The Chilean Army will remove anti-tank land mines planted during the dictatorship of Augusto Pinochet (1973-1990), near the road that leads to a national park located in Patagonia, southern Chile, according to a military source.
“There are five minefields that pose considerable danger to those who travel the road, so we aim at minimizing the risks for tourists,” said Luis Zegpi, the Army 5th Division’s Commander-in-Chief, on September 23.
The mines were positioned in the late 70s, near the road leading to Torres del Paine National Park, 1,864 miles south of Santiago, near the border with Argentina.
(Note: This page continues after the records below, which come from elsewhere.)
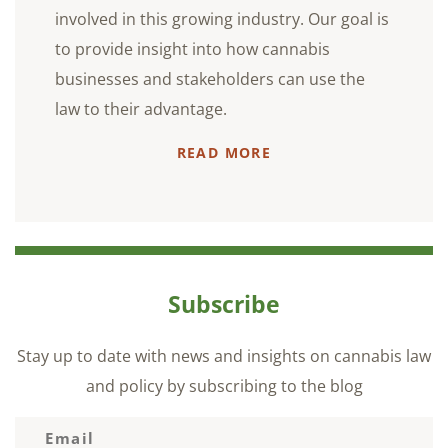
involved in this growing industry. Our goal is
to provide insight into how cannabis
businesses and stakeholders can use the
law to their advantage.
READ MORE
Subscribe
Stay up to date with news and insights on cannabis law
and policy by subscribing to the blog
Torres del Paine is the most visited park in the country, with over 150,000 visitors per year.
“We are working to respond to a very urgent need,” added Zegpi, since this destination is very popular among tourists, and the only precaution to avoid accidents are signs that state “Danger, Minefield”.
In Chile, more than 180,000 mines were buried in the northern and southern borders of the country during Pinochet’s dictatorship, and so far, about 50,000 mines have been eradicated, according to the Ministry of Defense.
Last February, the Chilean-Peruvian border was closed due to a heavy storm that caused a land mine slide into the area, and in May, a Peruvian citizen died in a land mine explosion while he was trying to cross the international border illegally. In August, Chile and Peru agreed to delegate the removal of border mines to the humanitarian organization Norwegian People’s Aid.